Macaroni and Cheese Stuffed Cherry Tomatoes instructions
- Spray a baking dish large enough to hold tomatos tightly with non stick spray. Preheat oven to 400.
- In a small saucepan melt butter, add onion and garlic and soften, add cream and sour cream and heat to a simmer, add cajun seasoning and pepper and hot sauce, add cheese, all except grated parmesan which is fo topping and stir just until melted, remove from heat and combine with pasta..
- Fill each tomato with macaroni and cheese, sprinkle tops with parmesan cheese, top each with a pepperoni piece..
- Bake about 20 minutes until hot, don't overbake or tomatos will fall apart..
- Serve as a side dish to almost any meal or a light lunch with a salad!.

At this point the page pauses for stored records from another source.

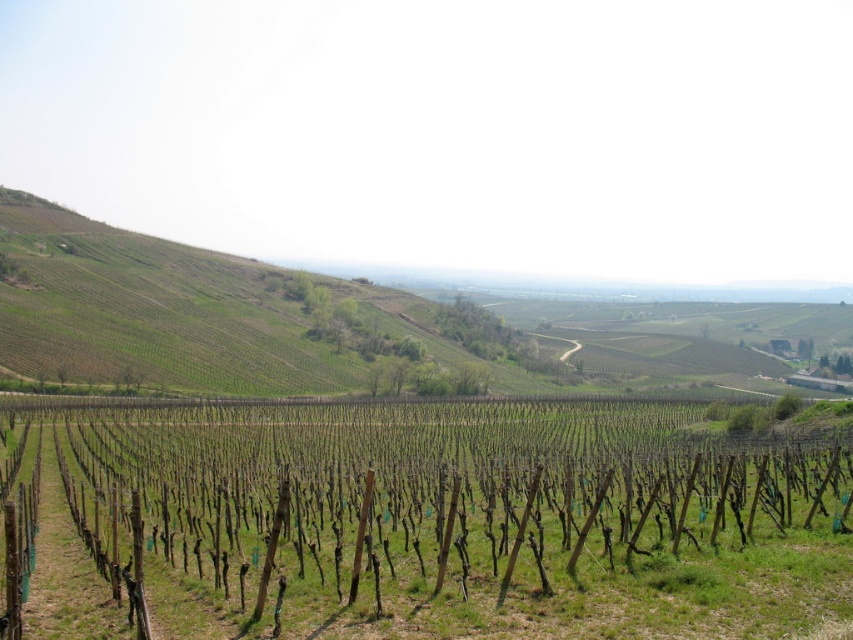 You are standing in the vineyard and see the green wood pole at center and the green grassy hillside at upper left. Which object is closer to you?

The green wood pole at center is closer to you because it is positioned in front of the green grassy hillside at upper left.

You are standing at the base of the green wood pole at center and want to climb to the top of the green grassy hillside at upper left. Which one do you need to ascend first?

You need to ascend the green wood pole at center first because it is shorter than the green grassy hillside at upper left, so you can reach its top before tackling the taller hillside.

You are standing at the origin point in the image. Which direction should you move to reach the green wood pole at center?

The green wood pole at center is located at coordinates approximately 0.817 along the x axis and 0.491 along the y axis. Since you are at the origin, you should move towards the right and slightly forward to reach it. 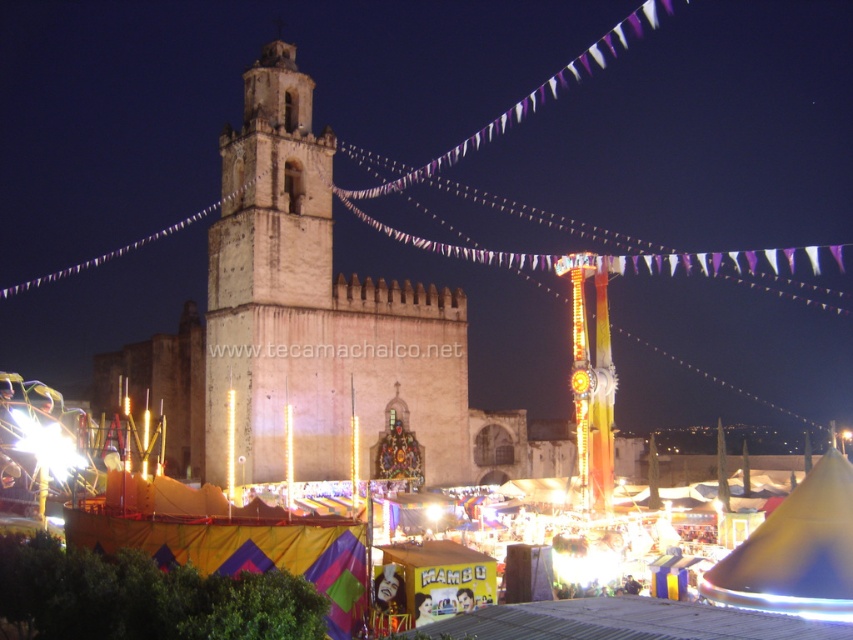 Question: Among these points, which one is nearest to the camera?

Choices:
 (A) (239, 294)
 (B) (265, 540)

Answer: (B)

Question: Is light brown stone tower at center above multicolored fabric tent at center?

Choices:
 (A) no
 (B) yes

Answer: (B)

Question: Does light brown stone tower at center lie in front of multicolored fabric tent at center?

Choices:
 (A) yes
 (B) no

Answer: (B)

Question: Where is light brown stone tower at center located in relation to multicolored fabric tent at center in the image?

Choices:
 (A) above
 (B) below

Answer: (A)

Question: Which of the following is the closest to the observer?

Choices:
 (A) (287, 298)
 (B) (151, 493)

Answer: (B)

Question: Which object is farther from the camera taking this photo?

Choices:
 (A) multicolored fabric tent at center
 (B) light brown stone tower at center

Answer: (B) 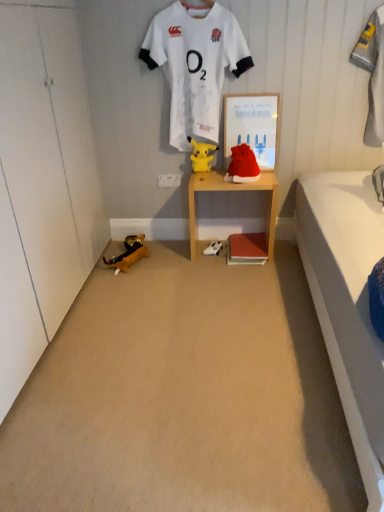 Question: Looking at their shapes, would you say yellow plush toy at center, which appears as the 1th toy when viewed from the top, is wider or thinner than yellow plush toy at lower left, which is the 3th toy from top to bottom?

Choices:
 (A) thin
 (B) wide

Answer: (A)

Question: From the image's perspective, is yellow plush toy at center, the 2th toy viewed from the right, located above or below yellow plush toy at lower left, the first toy positioned from the left?

Choices:
 (A) below
 (B) above

Answer: (B)

Question: Which of these objects is positioned closest to the gray fabric towel at upper right?

Choices:
 (A) white jersey at upper center
 (B) white fabric shoe at lower center
 (C) red velvet santa hat at center, positioned as the 2th toy in bottom-to-top order
 (D) wooden shelf at center
 (E) white paper at center

Answer: (E)

Question: Which object is the closest to the red velvet santa hat at center, the 2th toy when ordered from top to bottom?

Choices:
 (A) wooden shelf at center
 (B) gray fabric towel at upper right
 (C) white fabric shoe at lower center
 (D) white jersey at upper center
 (E) yellow plush toy at lower left, the 3th toy positioned from the right

Answer: (A) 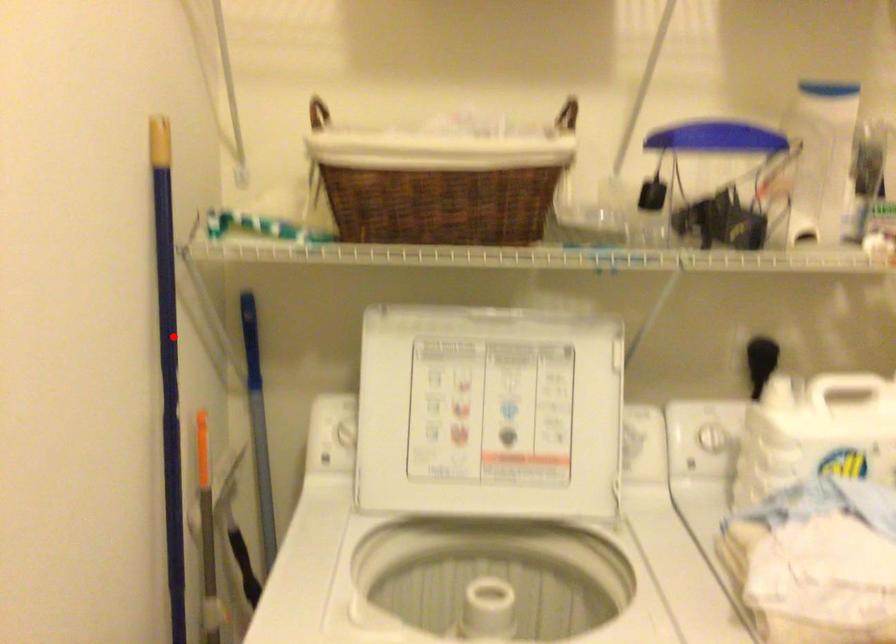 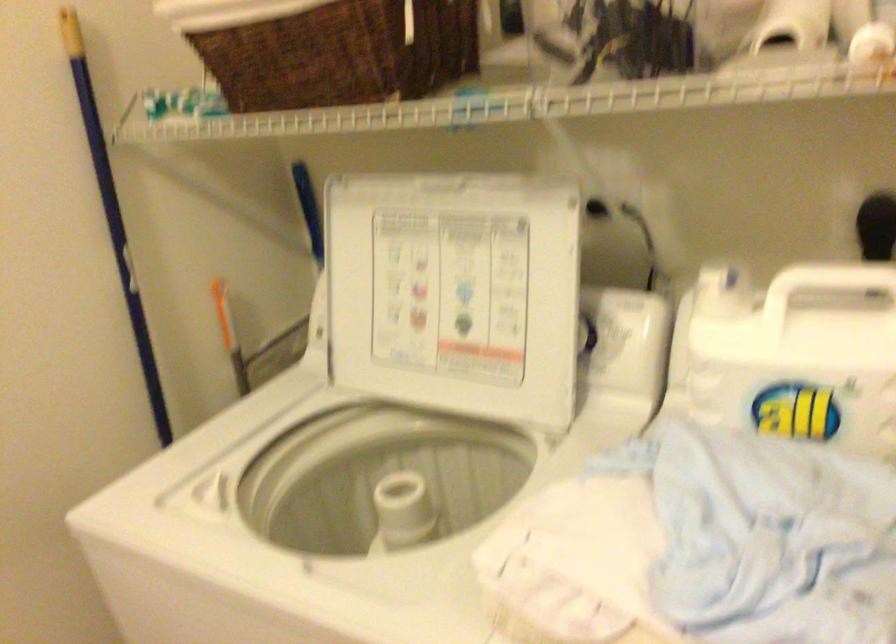 The point at the highlighted location is marked in the first image. Where is the corresponding point in the second image?

(113, 216) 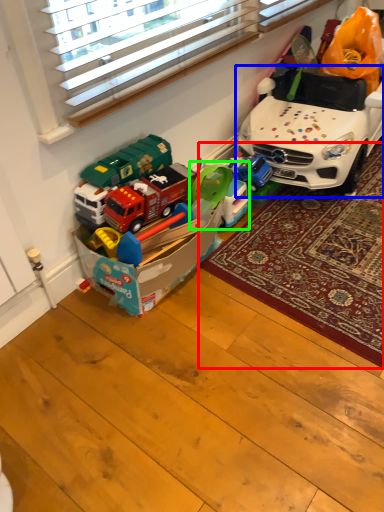 Question: Which object is positioned closest to mat (highlighted by a red box)? Select from car (highlighted by a blue box) and toy (highlighted by a green box).

Choices:
 (A) car
 (B) toy

Answer: (A) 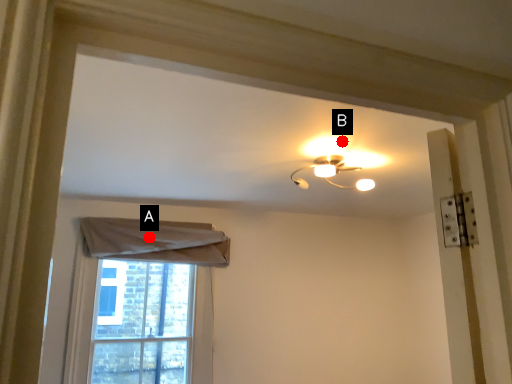 Question: Two points are circled on the image, labeled by A and B beside each circle. Which of the following is the closest to the observer?

Choices:
 (A) A is closer
 (B) B is closer

Answer: (B) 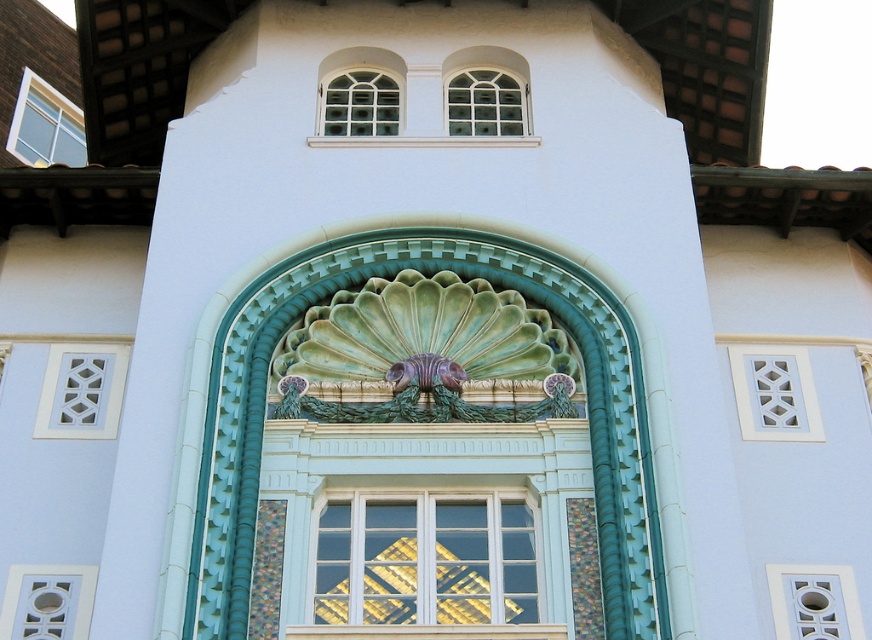 Question: Is white glass window at center to the left of white lattice at upper left from the viewer's perspective?

Choices:
 (A) yes
 (B) no

Answer: (B)

Question: Which point is farther to the camera?

Choices:
 (A) white lattice at center
 (B) green ceramic scallop shell at center

Answer: (A)

Question: Which point is closer to the camera taking this photo?

Choices:
 (A) pyautogui.click(x=855, y=624)
 (B) pyautogui.click(x=519, y=548)
 (C) pyautogui.click(x=782, y=408)

Answer: (B)

Question: Which point is closer to the camera?

Choices:
 (A) (486, 596)
 (B) (513, 116)
 (C) (80, 157)
 (D) (109, 406)

Answer: (A)

Question: Can you confirm if white glass window at center is positioned below matte glass window at upper left?

Choices:
 (A) yes
 (B) no

Answer: (A)

Question: Considering the relative positions of white glass window at center and white lattice at lower right in the image provided, where is white glass window at center located with respect to white lattice at lower right?

Choices:
 (A) right
 (B) left

Answer: (B) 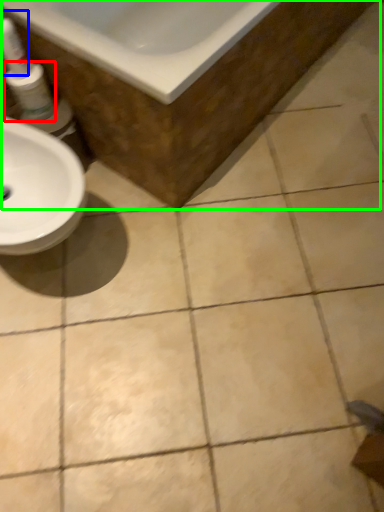 Question: Which object is the farthest from mouthwash (highlighted by a red box)? Choose among these: cleaning product (highlighted by a blue box) or bath (highlighted by a green box).

Choices:
 (A) cleaning product
 (B) bath

Answer: (B) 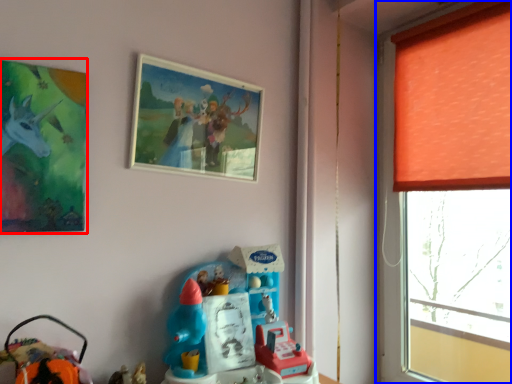 Question: Which point is closer to the camera, picture frame (highlighted by a red box) or window (highlighted by a blue box)?

Choices:
 (A) picture frame
 (B) window

Answer: (A) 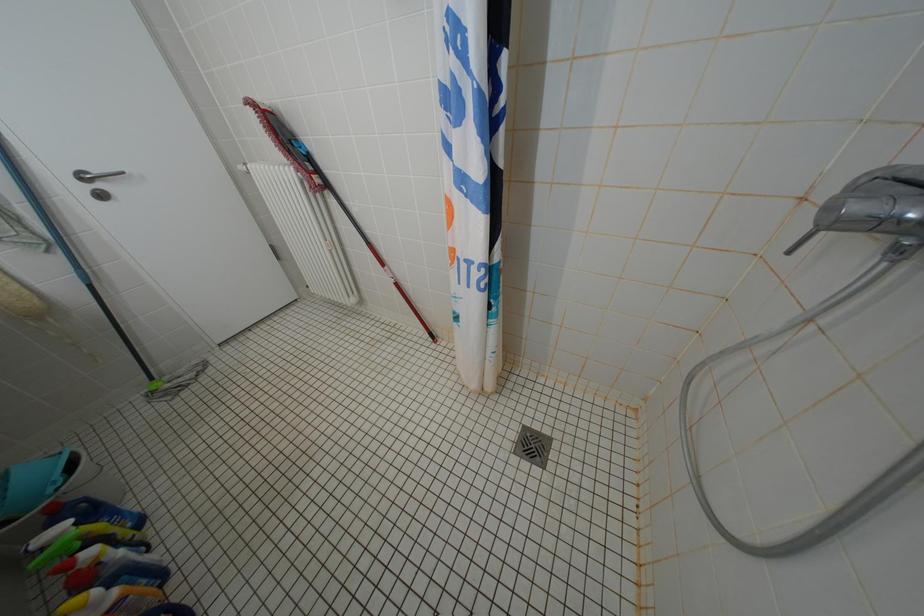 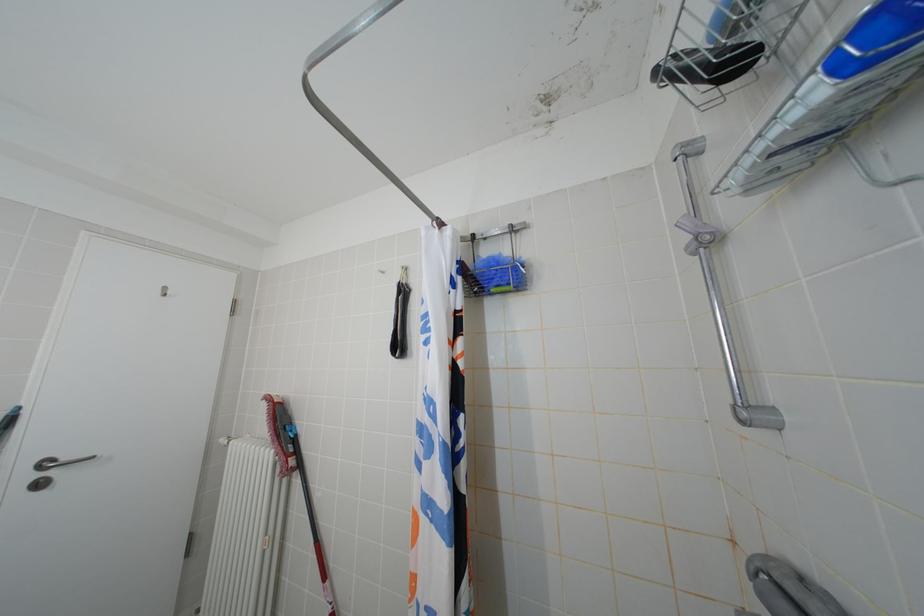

While macaroni is cooking according to package directions, I cut the tomatoes in smaller pieces. Drain macaroni and put back into pot cooked in, add butter and Lawrey's Seasoning Salt (no substitutions). Add tomatoes along with the juice. You could also add crisp bacon pieces when served. Cut thin slice from tops of tomatoes.